- Data to use
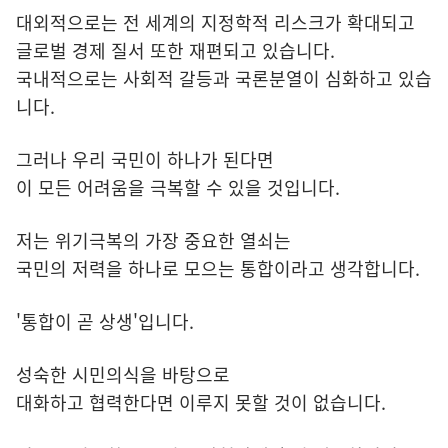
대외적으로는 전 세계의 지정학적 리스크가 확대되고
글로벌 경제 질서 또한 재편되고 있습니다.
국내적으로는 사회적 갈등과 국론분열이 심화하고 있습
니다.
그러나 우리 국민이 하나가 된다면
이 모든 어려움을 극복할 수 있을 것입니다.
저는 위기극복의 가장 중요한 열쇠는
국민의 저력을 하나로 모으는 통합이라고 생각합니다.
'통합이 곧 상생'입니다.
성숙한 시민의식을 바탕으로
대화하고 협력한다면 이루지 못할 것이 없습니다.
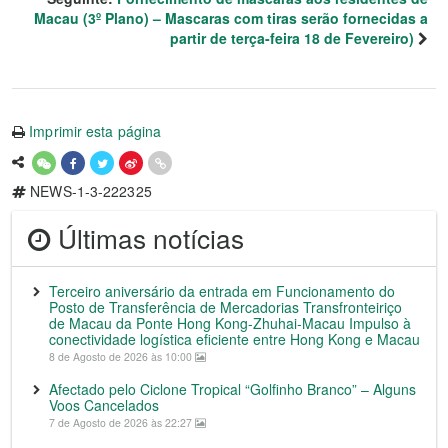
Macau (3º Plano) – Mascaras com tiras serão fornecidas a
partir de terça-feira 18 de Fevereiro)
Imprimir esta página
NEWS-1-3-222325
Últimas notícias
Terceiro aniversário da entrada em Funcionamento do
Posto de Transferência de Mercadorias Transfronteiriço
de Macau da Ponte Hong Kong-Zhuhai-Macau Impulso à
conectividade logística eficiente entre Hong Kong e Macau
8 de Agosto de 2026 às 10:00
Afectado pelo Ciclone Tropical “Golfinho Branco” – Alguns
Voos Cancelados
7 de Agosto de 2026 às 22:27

* * *

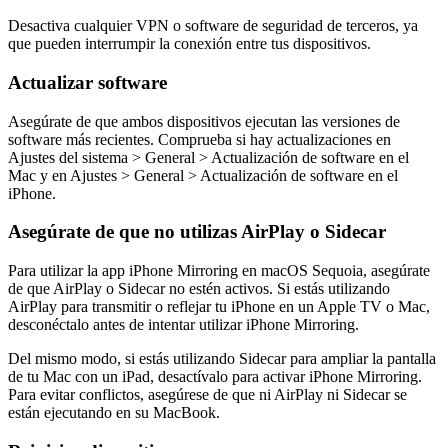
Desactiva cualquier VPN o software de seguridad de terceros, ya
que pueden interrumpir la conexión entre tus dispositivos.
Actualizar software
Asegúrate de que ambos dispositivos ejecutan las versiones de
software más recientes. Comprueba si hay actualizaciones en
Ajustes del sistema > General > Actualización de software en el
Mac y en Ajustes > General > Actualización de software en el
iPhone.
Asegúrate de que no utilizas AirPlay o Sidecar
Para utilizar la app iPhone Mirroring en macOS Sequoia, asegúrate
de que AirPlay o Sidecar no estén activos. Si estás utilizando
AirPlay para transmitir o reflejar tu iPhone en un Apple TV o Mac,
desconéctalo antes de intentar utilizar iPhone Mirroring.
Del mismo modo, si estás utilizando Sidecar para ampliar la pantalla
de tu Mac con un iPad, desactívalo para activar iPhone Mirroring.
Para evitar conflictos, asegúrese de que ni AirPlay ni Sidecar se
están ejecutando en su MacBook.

...

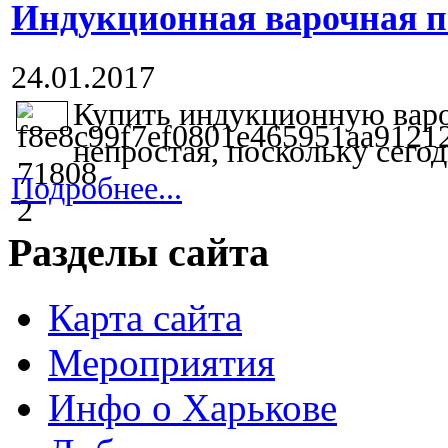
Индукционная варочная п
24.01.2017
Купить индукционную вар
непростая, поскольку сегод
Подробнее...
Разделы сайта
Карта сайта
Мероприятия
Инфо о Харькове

- Task item
Reproduce the entries exactly, from the line with "대외적으로는 전 세계의 지정학적 리스크가 확대되고" to the line with "7 de Agosto de 2026 às 22:27", both lines included, keeping no pictures.

- Finished task
대외적으로는 전 세계의 지정학적 리스크가 확대되고
글로벌 경제 질서 또한 재편되고 있습니다.
국내적으로는 사회적 갈등과 국론분열이 심화하고 있습
니다.
그러나 우리 국민이 하나가 된다면
이 모든 어려움을 극복할 수 있을 것입니다.
저는 위기극복의 가장 중요한 열쇠는
국민의 저력을 하나로 모으는 통합이라고 생각합니다.
'통합이 곧 상생'입니다.
성숙한 시민의식을 바탕으로
대화하고 협력한다면 이루지 못할 것이 없습니다.
Macau (3º Plano) – Mascaras com tiras serão fornecidas a
partir de terça-feira 18 de Fevereiro)
Imprimir esta página
NEWS-1-3-222325
Últimas notícias
Terceiro aniversário da entrada em Funcionamento do
Posto de Transferência de Mercadorias Transfronteiriço
de Macau da Ponte Hong Kong-Zhuhai-Macau Impulso à
conectividade logística eficiente entre Hong Kong e Macau
8 de Agosto de 2026 às 10:00
Afectado pelo Ciclone Tropical “Golfinho Branco” – Alguns
Voos Cancelados
7 de Agosto de 2026 às 22:27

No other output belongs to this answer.